A few months ago I posted about Presupuesto Abierto, which I built as part of my masters’ thesis at Macro Connections. This first attempt at building a budget visualization platform taught us important lessons about the limitations of the dashboard UI pattern. In my opinion, dashboards don’t adapt well to UI conventions that the web has gotten us used to: ease of sharing, indexability by search engines, use of text alongside charts.
After a few months of work, I redesigned and implemented a new version of the tool, that I’m now calling SpendView. It draws from lessons and interaction patterns from other sites developed at Macro Connections, like the Observatory of Economic Complexity or the recently launched DataUSA.
SpendView is implemented with React (using server-side rendering, to improve search engine visibility) and Vega for the charts. On the server side, I’m using the awesome column-oriented database MonetDB and mondrian-rest, a Mondrian REST endpoint that I wrote for this project.
SpendView is not officially launched yet, but I’d like to share it with the OpenSpending community.
Feedback, questions and comments will be very appreciated!

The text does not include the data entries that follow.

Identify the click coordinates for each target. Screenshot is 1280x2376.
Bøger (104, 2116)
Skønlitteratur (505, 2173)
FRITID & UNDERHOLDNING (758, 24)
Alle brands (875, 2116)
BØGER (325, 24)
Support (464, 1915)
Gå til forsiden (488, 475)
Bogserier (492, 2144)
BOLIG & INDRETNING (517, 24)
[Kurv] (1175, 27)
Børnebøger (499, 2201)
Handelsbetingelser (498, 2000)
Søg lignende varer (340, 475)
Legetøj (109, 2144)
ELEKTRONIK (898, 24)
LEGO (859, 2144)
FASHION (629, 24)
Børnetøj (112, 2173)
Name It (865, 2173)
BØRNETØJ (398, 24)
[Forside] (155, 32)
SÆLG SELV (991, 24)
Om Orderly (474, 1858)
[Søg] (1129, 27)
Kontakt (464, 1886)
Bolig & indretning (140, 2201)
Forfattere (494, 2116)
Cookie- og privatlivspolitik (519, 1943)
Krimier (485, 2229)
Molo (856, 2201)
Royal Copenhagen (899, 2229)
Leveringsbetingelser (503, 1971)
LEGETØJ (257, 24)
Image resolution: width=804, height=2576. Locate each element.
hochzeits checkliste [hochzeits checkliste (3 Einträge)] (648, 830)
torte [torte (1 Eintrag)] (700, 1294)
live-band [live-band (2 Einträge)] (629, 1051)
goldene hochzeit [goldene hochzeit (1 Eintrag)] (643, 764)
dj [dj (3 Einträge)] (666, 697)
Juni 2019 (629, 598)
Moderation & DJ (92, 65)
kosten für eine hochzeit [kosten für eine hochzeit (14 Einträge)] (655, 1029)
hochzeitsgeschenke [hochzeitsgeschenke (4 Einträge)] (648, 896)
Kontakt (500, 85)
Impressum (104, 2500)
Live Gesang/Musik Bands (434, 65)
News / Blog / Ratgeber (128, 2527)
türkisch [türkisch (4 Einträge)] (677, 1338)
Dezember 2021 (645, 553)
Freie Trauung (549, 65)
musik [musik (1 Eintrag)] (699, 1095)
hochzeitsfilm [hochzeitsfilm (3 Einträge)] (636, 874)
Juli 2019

Oh man, I love this! The narrative blocks are something I’ve really been meaning to play with more and I love how it worked out for you. Super cool. And the plain-language section titles below make it really easy to get an overview!
The one bit I can’t figure out is: if you select a tile in a tree map it gives you a time-based view, but if you click on the items in the narrative part you actually get a drill-down – is there a way to see the drilldown for tiles which are not in the narrative?
Thanks, Friedrich! Data verbalization has a lot of potential IMO. Besides the obvious SEO benefits, sometimes a bit of text is more effective than a complex chart.
if you select a tile in a tree map it gives you a time-based view, but
if you click on the items in the narrative part you actually get a
drill-down – is there a way to see the drilldown for tiles which are
not in the narrative?
Great point. That definitely needs more work. So far, the ways you can navigate to a different member are by clicking on the links on the left column, or in the title of the modal.